"I have to state that Philology, both Comparative and special, has been my favourite pursuit during the whole of my life, and I possess a general acquaintance with the languages & literature of the Aryan and Syro-Arabic classes—not indeed to say that I am familiar with all or nearly all of these, but that I possess that general lexical & structural knowledge which makes the intimate knowledge only a matter of a little application. With several I have a more intimate acquaintance as with the Romance tongues, Italian, French, Catalan, Spanish, Latin & in a lesser degree Portuguese, Vaudois, Provencal, & various dialects. In the Teutonic branch, I am tolerably familiar with Dutch (having at my place of business correspondence to read in Dutch, German, French & occasionally other languages), Flemish, German, Danish.

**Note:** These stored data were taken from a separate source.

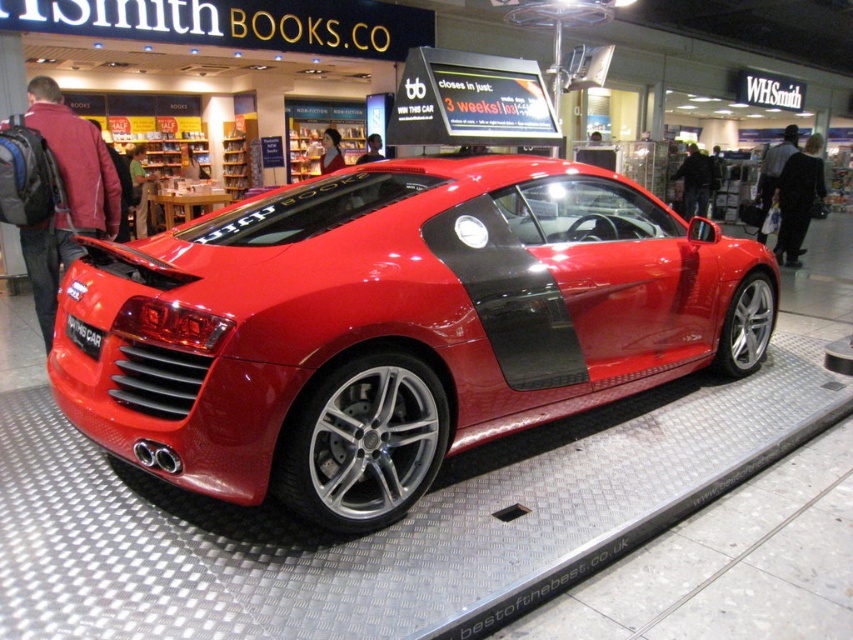 You are a photographer planning to capture the shiny red sports car at center and the black matte license plate at center in a single frame. Given that the camera can only focus on objects within a 1.5 meter width, will both objects fit in the frame?

The shiny red sports car at center is wider than the black matte license plate at center. Since the camera can only focus on objects within a 1.5 meter width, both objects will fit in the frame as long as their combined width does not exceed 1.5 meters. However, the description only states the car is wider than the license plate but does not provide exact measurements, so we cannot confirm if they fit without additional information.

You are a photographer trying to capture the shiny red sports car at center and the black matte license plate at center. Since you want to focus on the car, which object should you adjust your camera lens to prioritize in terms of distance?

The shiny red sports car at center is closer to the viewer than the black matte license plate at center, so you should adjust your camera lens to prioritize focusing on the shiny red sports car at center. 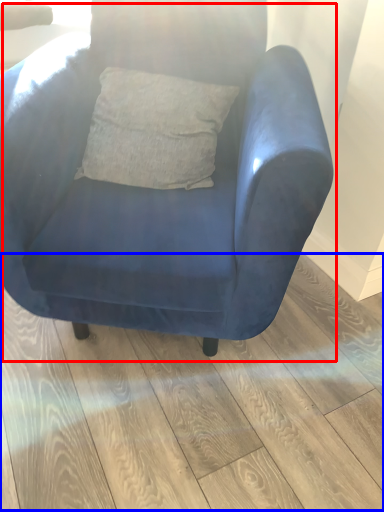 Question: Among these objects, which one is farthest to the camera, chair (highlighted by a red box) or plank (highlighted by a blue box)?

Choices:
 (A) chair
 (B) plank

Answer: (B) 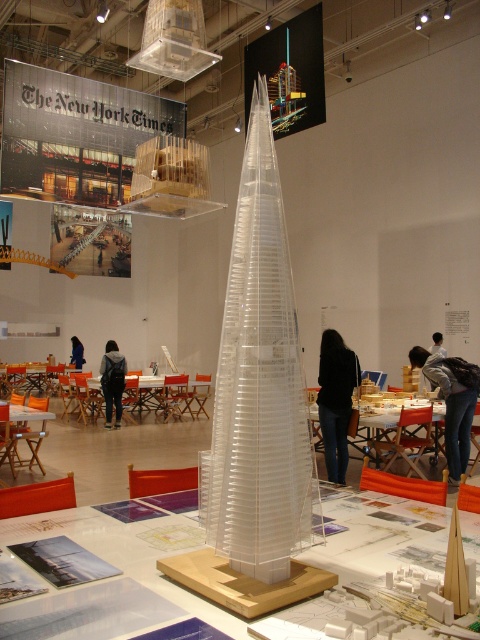 Question: Can you confirm if blue fabric jacket at center is positioned below black fabric at center?

Choices:
 (A) yes
 (B) no

Answer: (A)

Question: In this image, where is black leather jacket at center located relative to jeans at center?

Choices:
 (A) left
 (B) right

Answer: (A)

Question: Which object is closer to the camera taking this photo?

Choices:
 (A) blue fabric jacket at center
 (B) dark blue jacket at center
 (C) black fabric at center

Answer: (C)

Question: Which of the following is the farthest from the observer?

Choices:
 (A) black fabric at center
 (B) transparent plastic tower at center

Answer: (A)

Question: Does dark blue jacket at center appear on the left side of blue fabric jacket at center?

Choices:
 (A) yes
 (B) no

Answer: (B)

Question: Which object is the closest to the dark blue jacket at center?

Choices:
 (A) jeans at center
 (B) transparent plastic tower at center
 (C) black fabric at center
 (D) black leather jacket at center

Answer: (D) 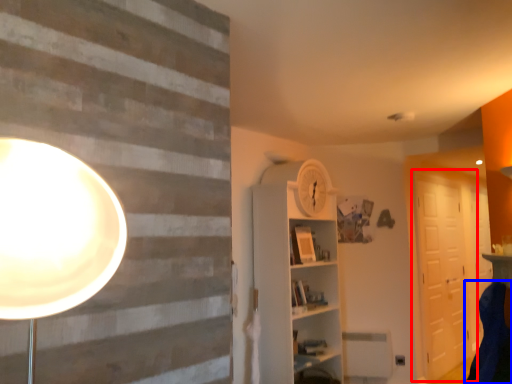 Question: Among these objects, which one is farthest to the camera, barn door (highlighted by a red box) or swivel chair (highlighted by a blue box)?

Choices:
 (A) barn door
 (B) swivel chair

Answer: (A) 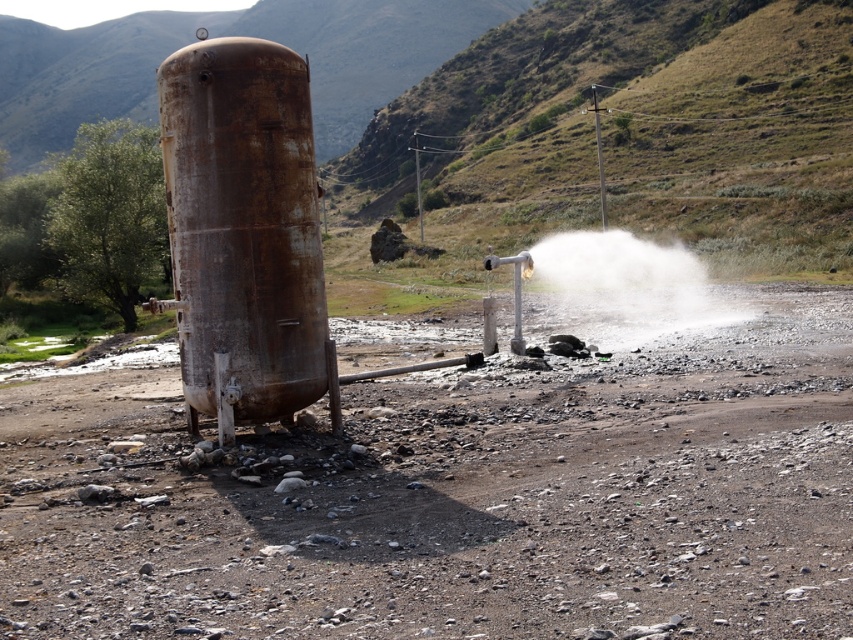 Question: Which object is the farthest from the rusty metal water tower at center?

Choices:
 (A) rusty metallic tank at center-left
 (B) white powdery steam at center

Answer: (B)

Question: Is rusty metallic tank at center-left above white powdery steam at center?

Choices:
 (A) yes
 (B) no

Answer: (B)

Question: Does rusty metal water tower at center lie behind white powdery steam at center?

Choices:
 (A) no
 (B) yes

Answer: (A)

Question: Which point appears closest to the camera in this image?

Choices:
 (A) (281, 360)
 (B) (27, 436)
 (C) (692, 307)

Answer: (A)

Question: Is rusty metallic tank at center-left below rusty metal water tower at center?

Choices:
 (A) yes
 (B) no

Answer: (A)

Question: Which is farther from the white powdery steam at center?

Choices:
 (A) rusty metallic tank at center-left
 (B) rusty metal water tower at center

Answer: (B) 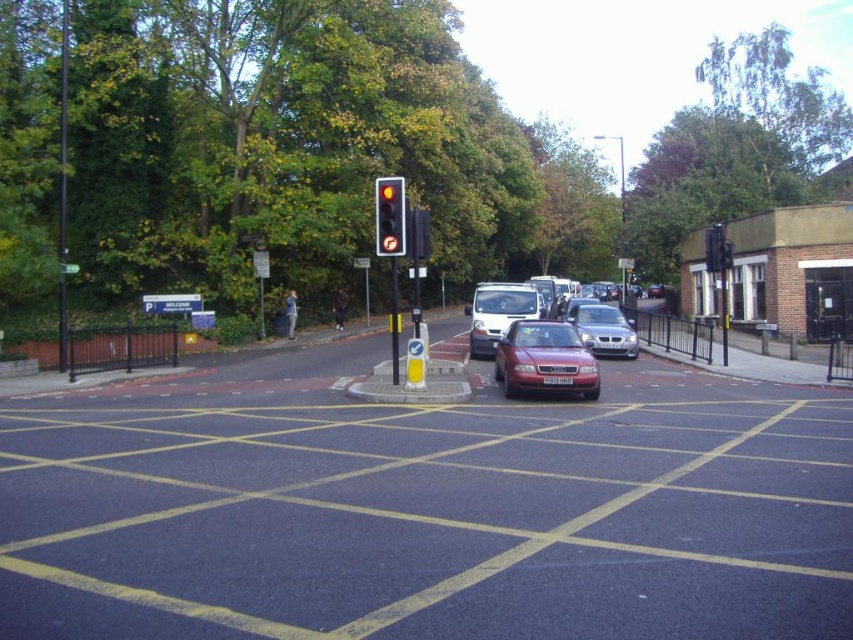 Question: From the image, what is the correct spatial relationship of shiny red car at center in relation to shiny red sedan at center?

Choices:
 (A) right
 (B) left

Answer: (A)

Question: Which point appears farthest from the camera in this image?

Choices:
 (A) (572, 340)
 (B) (634, 342)

Answer: (B)

Question: Which of the following is the farthest from the observer?

Choices:
 (A) (527, 381)
 (B) (399, 228)
 (C) (572, 310)

Answer: (C)

Question: Can you confirm if shiny red car at center is positioned to the right of shiny red sedan at center?

Choices:
 (A) yes
 (B) no

Answer: (A)

Question: Does shiny red car at center appear on the left side of shiny red sedan at center?

Choices:
 (A) yes
 (B) no

Answer: (B)

Question: Which point is closer to the camera taking this photo?

Choices:
 (A) (479, 291)
 (B) (560, 378)

Answer: (B)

In Anglo-Saxon and Moeso-Gothic my studies have been much closer, I having prepared some works for publication upon these languages. I know a little of the Celtic, and am at present engaged with the Sclavonic, having obtained a useful knowledge of the Russian. In the Persian, Achaemenian Cuneiform, & Sanscrit branches, I know for the purposes of Comparative Philology. I have sufficient knowledge of Hebrew and Syriac to read at sight the Old Testament and Peshito; to a less degree I know Aramaic Arabic, Coptic and Phenician to the point where it is left by Genesius."The remarkable passage above is from a letter written by James Murray when he applied for a job at the British Museum Library. His application was rejected.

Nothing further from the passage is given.